====== RECORD EXTRACTS
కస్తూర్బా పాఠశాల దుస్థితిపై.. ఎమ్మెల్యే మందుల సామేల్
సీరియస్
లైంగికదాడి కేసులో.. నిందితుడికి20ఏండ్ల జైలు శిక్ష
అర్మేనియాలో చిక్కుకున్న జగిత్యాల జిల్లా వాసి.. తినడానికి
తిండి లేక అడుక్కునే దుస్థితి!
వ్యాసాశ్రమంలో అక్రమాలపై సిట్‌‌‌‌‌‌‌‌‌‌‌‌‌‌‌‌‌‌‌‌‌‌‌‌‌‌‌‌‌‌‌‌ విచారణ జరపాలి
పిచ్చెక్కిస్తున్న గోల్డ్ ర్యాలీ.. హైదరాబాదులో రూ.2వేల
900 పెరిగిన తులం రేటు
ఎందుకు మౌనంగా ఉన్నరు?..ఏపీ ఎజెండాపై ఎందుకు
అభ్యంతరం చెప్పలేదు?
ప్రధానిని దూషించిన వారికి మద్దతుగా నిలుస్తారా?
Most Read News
============
WORK TO BE COMPLETED
Repeat all of the records verbatim, leaving nothing out.

FINISHED TASK
కస్తూర్బా పాఠశాల దుస్థితిపై.. ఎమ్మెల్యే మందుల సామేల్
సీరియస్
లైంగికదాడి కేసులో.. నిందితుడికి20ఏండ్ల జైలు శిక్ష
అర్మేనియాలో చిక్కుకున్న జగిత్యాల జిల్లా వాసి.. తినడానికి
తిండి లేక అడుక్కునే దుస్థితి!
వ్యాసాశ్రమంలో అక్రమాలపై సిట్‌‌‌‌‌‌‌‌‌‌‌‌‌‌‌‌‌‌‌‌‌‌‌‌‌‌‌‌‌‌‌‌ విచారణ జరపాలి
పిచ్చెక్కిస్తున్న గోల్డ్ ర్యాలీ.. హైదరాబాదులో రూ.2వేల
900 పెరిగిన తులం రేటు
ఎందుకు మౌనంగా ఉన్నరు?..ఏపీ ఎజెండాపై ఎందుకు
అభ్యంతరం చెప్పలేదు?
ప్రధానిని దూషించిన వారికి మద్దతుగా నిలుస్తారా?
Most Read News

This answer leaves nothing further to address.